## TASK TO CARRY OUT
Your answer must be an exact copy of the entries, containing no images.

## WORKING DATA

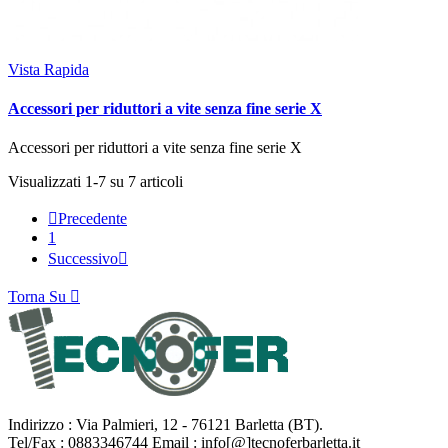
Vista Rapida
Accessori per riduttori a vite senza fine serie X
Accessori per riduttori a vite senza fine serie X
Visualizzati 1-7 su 7 articoli

Precedente
1
Successivo

Torna Su

Indirizzo : Via Palmieri, 12 - 76121 Barletta (BT).
Tel/Fax : 0883346744 Email : info[@]tecnoferbarletta.it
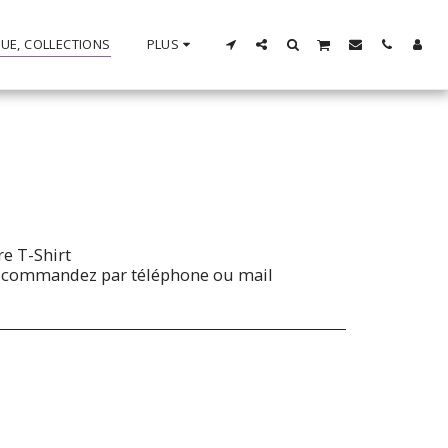
UE, COLLECTIONS
PLUS
re T-Shirt
et commandez par téléphone ou mail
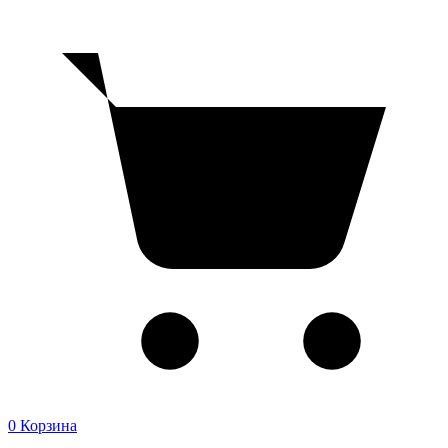
0
Корзина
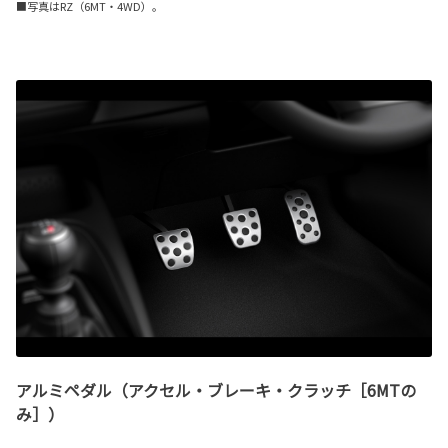
■写真はRZ（6MT・4WD）。
アルミペダル（アクセル・ブレーキ・クラッチ［6MTの
み］）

## ANSWER TO THIS EXERCISE
Vista Rapida
Accessori per riduttori a vite senza fine serie X
Accessori per riduttori a vite senza fine serie X
Visualizzati 1-7 su 7 articoli

Precedente
1
Successivo

Torna Su

Indirizzo : Via Palmieri, 12 - 76121 Barletta (BT).
Tel/Fax : 0883346744 Email : info[@]tecnoferbarletta.it
UE, COLLECTIONS
PLUS
re T-Shirt
et commandez par téléphone ou mail
0
Корзина
■写真はRZ（6MT・4WD）。
アルミペダル（アクセル・ブレーキ・クラッチ［6MTの
み］）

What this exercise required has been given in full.